RECS4R: Bridging Semantics and Geometry for Referring Remote Sensing Interpretation¶

Conference: CVPR 2026
Paper: CVF Open Access
Code: https://github.com/IPIU-XDU/RSFM (To be released)
Area: Remote Sensing / Multimodal VLM
Keywords: Referring Expression Comprehension and Segmentation, Remote Sensing, Unified Contour Decoding, Coarse-to-Fine, Multi-scale Fusion

TL;DR¶

RECS4R unifies Referring Visual Grounding (VG) and Referring Image Segmentation (RIS) in remote sensing by "decoding a sequence of language-conditioned polygon contour vertices"—where the contour's bounding box serves as the box and the filled region as the mask. By integrating residual coarse-to-fine encoding, channel-separated multi-scale fusion, and gradient-domain boundary supervision, it achieves new state-of-the-art RECS scores across six datasets, including RefDIOR, RRSIS-D, and the RefCOCO series.

Background & Motivation¶

Background: Referring Expression Comprehension and Segmentation (RECS) in remote sensing aims to enable a single model to perform two tasks simultaneously: locating the target with a bounding box (Visual Grounding, VG) and segmenting the target mask (Referring Image Segmentation, RIS) based on a free-text prompt. The mainstream approach is the "multi-head" paradigm, which shares a backbone and multimodal encoder but attaches two task-specific decoding heads, often supplemented by cross-task collaboration modules (e.g., consistency energy maximization in MCN).

Limitations of Prior Work: The multi-head paradigm optimizes boxes and masks in two separate branches, which disperses the alignment between geometry (box focusing on location) and semantics (mask focusing on texture).
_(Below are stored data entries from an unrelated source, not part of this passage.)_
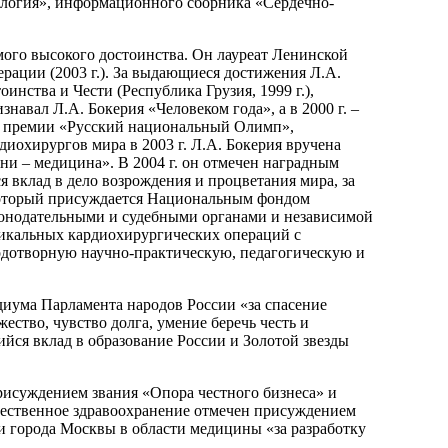
ология», информационного сборника «Сердечно-
мого высокого достоинства. Он лауреат Ленинской
ерации (2003 г.). За выдающиеся достижения Л.А.
тоинства и Чести (Республика Грузия, 1999 г.),
навал Л.А. Бокерия «Человеком года», а в 2000 г. –
ой премии «Русский национальный Олимп»,
охирургов мира в 2003 г. Л.А. Бокерия вручена
и – медицина». В 2004 г. он отмечен наградным
вклад в дело возрождения и процветания мира, за
 который присуждается Национальным фондом
онодательными и судебными органами и независимой
никальных кардиохирургических операций с
дотворную научно-практическую, педагогическую и
иума Парламента народов России «за спасение
ство, чувство долга, умение беречь честь и
щийся вклад в образование России и Золотой звезды
присуждением звания «Опора честного бизнеса» и
ечественное здравоохранение отмечен присуждением
 города Москвы в области медицины «за разработку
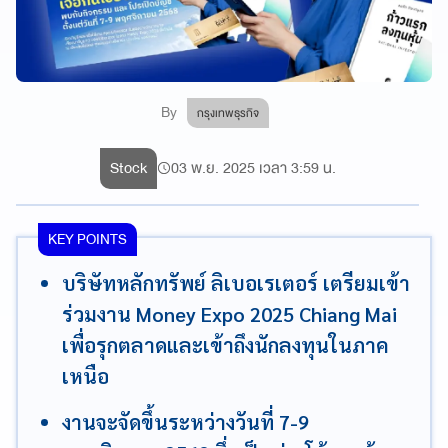
By
กรุงเทพธุรกิจ
Stock
03 พ.ย. 2025 เวลา 3:59 น.
KEY POINTS
บริษัทหลักทรัพย์ ลิเบอเรเตอร์ เตรียมเข้า
ร่วมงาน Money Expo 2025 Chiang Mai
เพื่อรุกตลาดและเข้าถึงนักลงทุนในภาค
เหนือ
งานจะจัดขึ้นระหว่างวันที่ 7-9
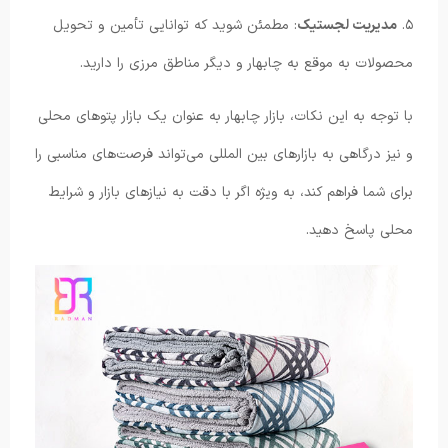
۵.
مدیریت لجستیک
: مطمئن شوید که توانایی تأمین و تحویل
محصولات به موقع به چابهار و دیگر مناطق مرزی را دارید.
با توجه به این نکات، بازار چابهار به عنوان یک بازار پتوهای محلی
و نیز درگاهی به بازارهای بین المللی می‌تواند فرصت‌های مناسبی را
برای شما فراهم کند، به ویژه اگر با دقت به نیازهای بازار و شرایط
محلی پاسخ دهید.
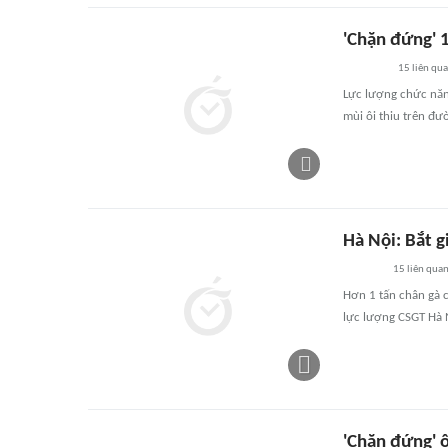
'Chặn đứng' 
15
liên qu
Lực lượng chức năn
mùi ôi thiu trên đư
Hà Nội: Bắt g
15
liên qua
Hơn 1 tấn chân gà c
lực lượng CSGT Hà N
'Chặn đứng' 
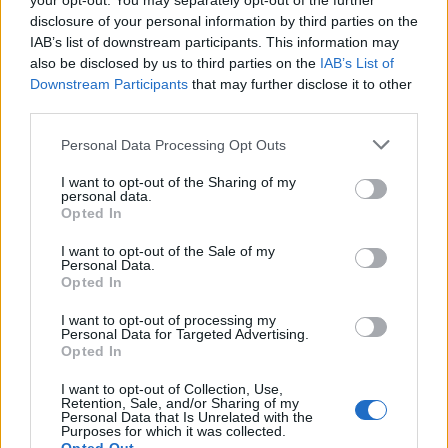
your opt-out. You may separately opt-out of the further
disclosure of your personal information by third parties on the
IAB’s list of downstream participants. This information may
also be disclosed by us to third parties on the
IAB’s List of
Downstream Participants
that may further disclose it to other
third parties.
Please note that this website/app uses one or more Google
Personal Data Processing Opt Outs
services and may gather and store information including but
not limited to your visit or usage behaviour. You may click to
I want to opt-out of the Sharing of my
personal data.
grant or deny consent to Google and its third-party tags to
Opted In
use your data for below specified purposes in below Google
consent section.
I want to opt-out of the Sale of my
Personal Data.
Opted In
I want to opt-out of processing my
Personal Data for Targeted Advertising.
Opted In
I want to opt-out of Collection, Use,
Retention, Sale, and/or Sharing of my
Personal Data that Is Unrelated with the
Purposes for which it was collected.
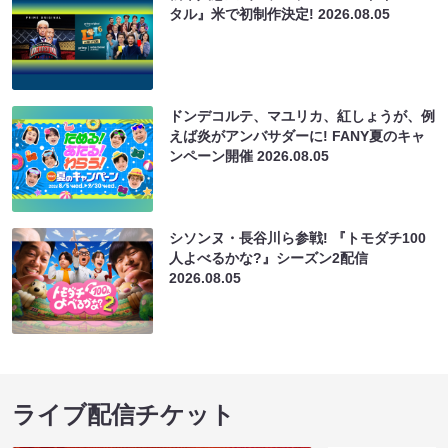
タル』米で初制作決定!
2026.08.05
ドンデコルテ、マユリカ、紅しょうが、例
えば炎がアンバサダーに! FANY夏のキャ
ンペーン開催
2026.08.05
シソンヌ・長谷川ら参戦! 『トモダチ100
人よべるかな?』シーズン2配信
2026.08.05
ライブ配信チケット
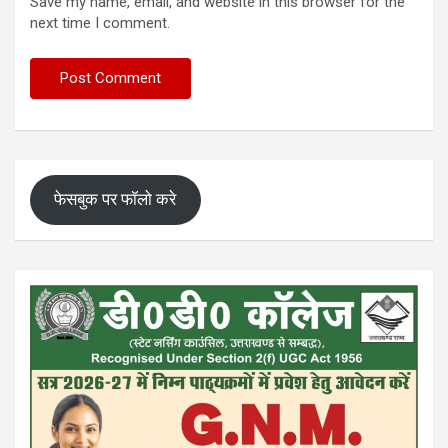
Save my name, email, and website in this browser for the
next time I comment.
फेसबुक पर फॉलो करे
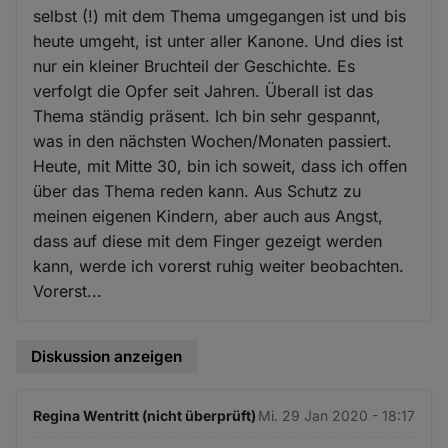
selbst (!) mit dem Thema umgegangen ist und bis
heute umgeht, ist unter aller Kanone. Und dies ist
nur ein kleiner Bruchteil der Geschichte. Es
verfolgt die Opfer seit Jahren. Überall ist das
Thema ständig präsent. Ich bin sehr gespannt,
was in den nächsten Wochen/Monaten passiert.
Heute, mit Mitte 30, bin ich soweit, dass ich offen
über das Thema reden kann. Aus Schutz zu
meinen eigenen Kindern, aber auch aus Angst,
dass auf diese mit dem Finger gezeigt werden
kann, werde ich vorerst ruhig weiter beobachten.
Vorerst...
Diskussion anzeigen
Regina Wentritt (nicht überprüft)
Mi. 29 Jan 2020 - 18:17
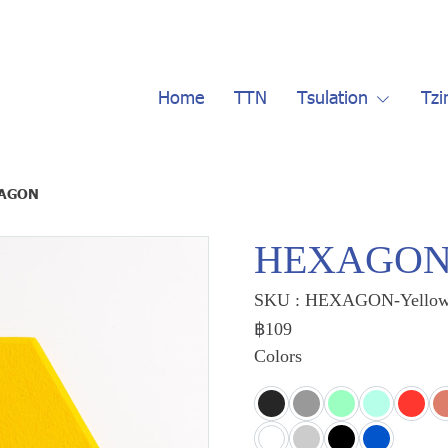
Home
TTN
Tsulation
Tzi
AGON
HEXAGO
SKU : HEXAGON-Yello
฿109
Colors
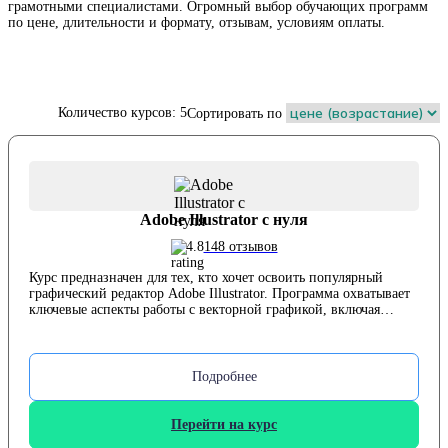
грамотными специалистами. Огромный выбор обучающих программ
по цене, длительности и формату, отзывам, условиям оплаты.
Количество курсов: 5
Сортировать по
Adobe Illustrator с нуля
4.8
148 отзывов
Курс предназначен для тех, кто хочет освоить популярный
графический редактор Adobe Illustrator. Программа охватывает
ключевые аспекты работы с векторной графикой, включая
создание иконок, работу с цветом и текстом, разработку
инфографики, сложных иллюстраций и применение 3D-
эффектов. Курс рассчитан на начинающих иллюстраторов и
дизайнеров, а также на всех, кто стремится углубить свои
Подробнее
навыки в области векторной графики. Обучение проходит
онлайн в удобное для студента время, с доступом к материалам
навсегда. Ведет курс Антон Антонюк, дизайнер с 16-летним
Перейти на курс
опытом, сотрудничавший с компаниями MasterCard и Google.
This is particularly detrimental for complex shapes such as tiny objects, non-convex, elongated, or multi-part structures, leading to reduced learnability and interpretability. Even the "unified head" paradigm in the Transformer era (e.g., PolyFormer using seq2seq for coordinate regression) essentially regresses a concatenated sequence of sub-tasks. This "implicit multi-head" approach still suffers from misaligned optimization directions and fails to share structural knowledge in a unified representation space.

Key Challenge: RECS is bottlenecked by insufficient representation—specifically, the lack of a unified and constrainable geometric intermediate to bridge semantic and geometric spaces. Combined with the extreme scales (large/tiny objects) and complex shapes unique to remote sensing, existing coarse-to-fine strategies fail to fully exploit multi-scale information, provide unreliable coarse localization, and suffer from semantic blurring caused by traditional FPN-style summation.
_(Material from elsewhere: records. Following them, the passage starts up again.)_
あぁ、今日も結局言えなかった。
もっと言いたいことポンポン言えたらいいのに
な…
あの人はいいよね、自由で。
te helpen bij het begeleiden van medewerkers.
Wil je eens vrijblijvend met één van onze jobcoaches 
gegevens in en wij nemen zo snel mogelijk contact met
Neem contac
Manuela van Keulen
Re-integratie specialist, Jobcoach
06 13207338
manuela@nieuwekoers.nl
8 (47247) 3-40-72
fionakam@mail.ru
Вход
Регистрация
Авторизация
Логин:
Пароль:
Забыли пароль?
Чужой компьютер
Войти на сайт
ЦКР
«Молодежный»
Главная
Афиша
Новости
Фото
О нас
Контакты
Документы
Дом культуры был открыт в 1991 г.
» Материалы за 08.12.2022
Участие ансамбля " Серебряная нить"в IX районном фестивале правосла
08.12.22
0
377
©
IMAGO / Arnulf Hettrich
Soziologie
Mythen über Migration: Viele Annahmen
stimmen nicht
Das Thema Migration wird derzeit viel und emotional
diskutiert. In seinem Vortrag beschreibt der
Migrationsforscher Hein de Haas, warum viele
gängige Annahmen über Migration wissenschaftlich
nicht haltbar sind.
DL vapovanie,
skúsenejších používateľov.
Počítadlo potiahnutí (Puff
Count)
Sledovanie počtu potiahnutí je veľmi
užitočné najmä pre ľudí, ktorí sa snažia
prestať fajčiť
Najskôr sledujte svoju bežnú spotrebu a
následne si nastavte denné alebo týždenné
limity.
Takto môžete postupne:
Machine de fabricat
Goal: To enable RECS to achieve both "structural correctness" (geometric/semantic consistency) and "sufficient perception" (handling extreme scales and complex contours) while remaining lightweight and efficient.
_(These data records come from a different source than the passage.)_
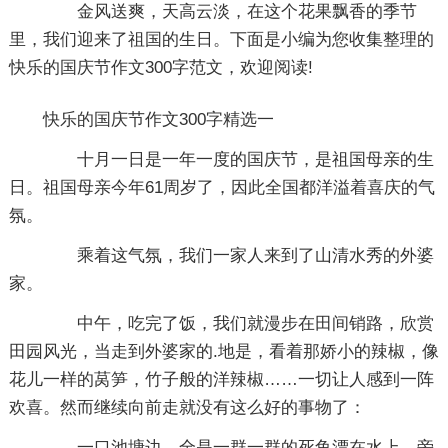
金风送爽，天高云淡，在这个花果飘香的季节
里，我们迎来了祖国的生日。下面是小编为您收集整理的
快乐的国庆节作文300字范文，欢迎阅读!
快乐的国庆节作文300字精选一
十月一日是一年一度的国庆节，是祖国母亲的生
日。祖国母亲今年61周岁了，因此全国都洋溢着喜庆的气
氛。
乘着这气氛，我们一家人来到了山清水秀的外婆
家。
中午，吃完了饭，我们就漫步在田间销路，欣赏
田园风光，当走到外婆家的.地是，看着那娇小的辣椒，像
花儿一样的莴笋，竹子般的洋辣椒……一切让人感到一阵
欢喜。然而继续向前走就没有这么好的事物了：
一口池塘边，全是一群一群的死鱼漂在水上，旁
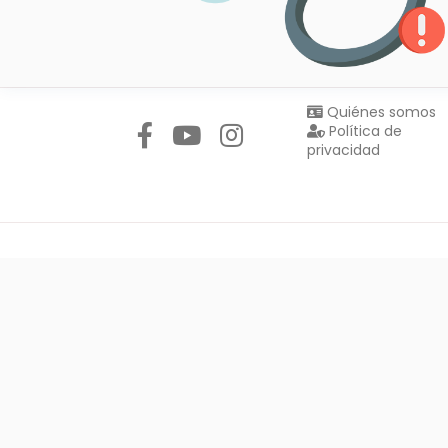
Síguenos en:
Quiénes somos
Política de
privacidad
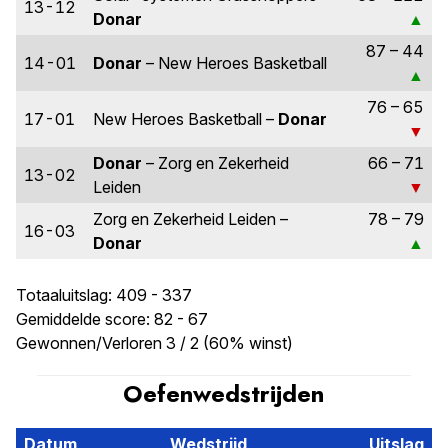
13-12
Donar
87 – 44
14-01
Donar
– New Heroes Basketball
76 – 65
17-01
New Heroes Basketball –
Donar
Donar
– Zorg en Zekerheid
66 – 71
13-02
Leiden
Zorg en Zekerheid Leiden –
78 – 79
16-03
Donar
Totaaluitslag: 409 - 337
Gemiddelde score: 82 - 67
Gewonnen/Verloren 3 / 2 (60% winst)
Oefenwedstrijden
Datum
Wedstrijd
Uitslag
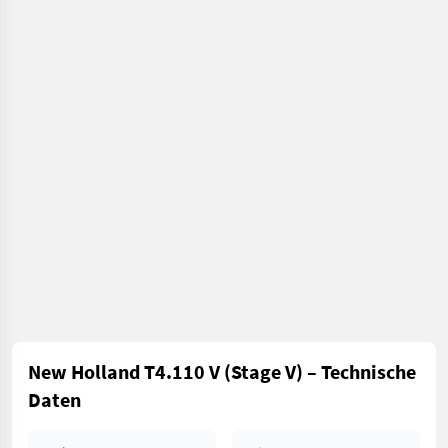
New Holland T4.110 V (Stage V) – Technische
Daten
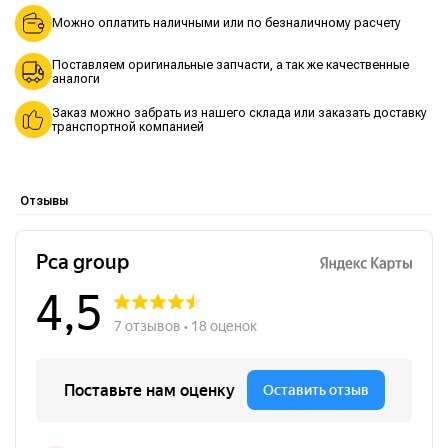
Можно оплатить наличными или по безналичному расчету
Поставляем оригинальные запчасти, а так же качественные
аналоги
Заказ можно забрать из нашего склада или заказать доставку
транспортной компанией
Отзывы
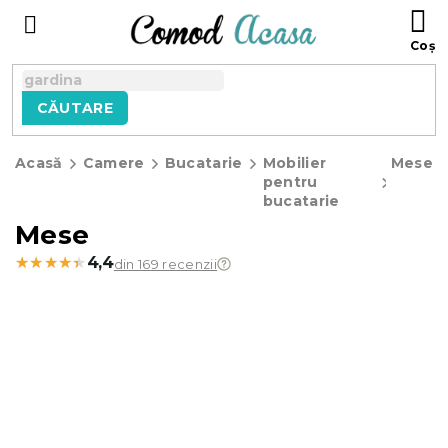
Treci
C
la
D
conținut
C
CĂUTARE
Acasă
Camere
Bucatarie
Mobilier
Mese
pentru
bucatarie
Mese
★★★★★
★★★★★
4,4
din 169 recenzii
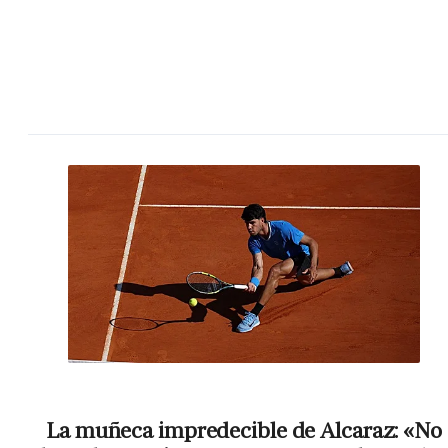
La muñeca impredecible de Alcaraz: «No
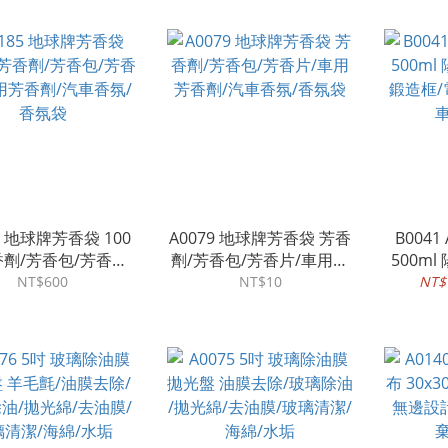
5 地球牌芳香袋 100
A0079 地球牌芳香袋 芳香
B004
香劑/芳香包/芳香片/
劑/芳香包/芳香片/車用芳
500m
香劑/汽車香氛/香
香劑/汽車香氛/香氛袋
鍛造框/
NT$600
NT$10
NT$
氛袋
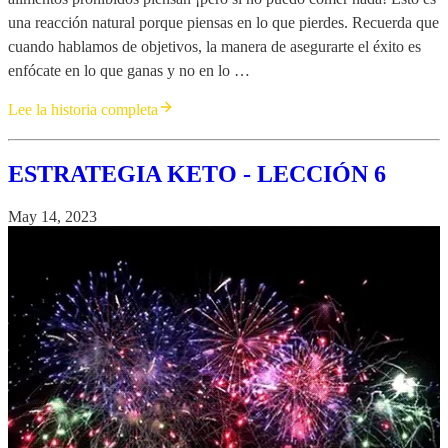
una reacción natural porque piensas en lo que pierdes. Recuerda que
cuando hablamos de objetivos, la manera de asegurarte el éxito es
enfócate en lo que ganas y no en lo …
Lee la historia completa
ESTRATEGIA KETO - LECCIÓN 6
May 14, 2023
Core Idea: A single geometric representation—polygon contour vertices—is used to carry both detection and segmentation. By construction, "box = contour bounding box" and "mask = contour filled area" are naturally consistent. The framework is built around this representation using four innovations (the 4 Rs): Representation (LUCDP), Refinement (RCE), Reaggregation (CIMF), and Regularization (GCL).

Method¶

Overall Architecture¶

RECS4R is built upon PolyFormer and adopts a two-stage coarse-to-fine workflow. In the coarse stage: an input image \(I_c \in \mathbb{R}^{B\times3\times H\times W}\) and text \(L\) pass through image/text encoders to produce multi-scale visual features \(\{F^i_{global}\}_{i=1}^4\) and text features \(T_c\). CIMF fuses the four scales losslessly into \(F'_{global}\) (guided by \(T_c\)), which is fed into a multimodal Transformer. LUCDP then autoregressively outputs a contour vertex sequence \(P_c\), and \(\text{Rect}(P_c)\) provides the coarse box \(B_c\). In the fine stage: the target region is cropped from the original image based on \(B_c\) and resized to original resolution as \(I_f\), while text is updated using a template (e.g., "The large {category} in the middle {position} of the image") as \(T_f\). The fine stage follows the same pipeline, but visual features are enhanced by RCE using \(F_{global}\) and \(B_c\) from the coarse stage as residuals. Finally, LUCDP outputs the refined contour \(P_f\), yielding the mask via \(\text{Fill}(P_f)\) and the box via \(\text{Rect}(P_f)\). Optimization is supported by GCL for boundary reinforcement and a coarse-stage localization constraint \(\mathcal{L}_{coarse}\) to correct deviations before refinement.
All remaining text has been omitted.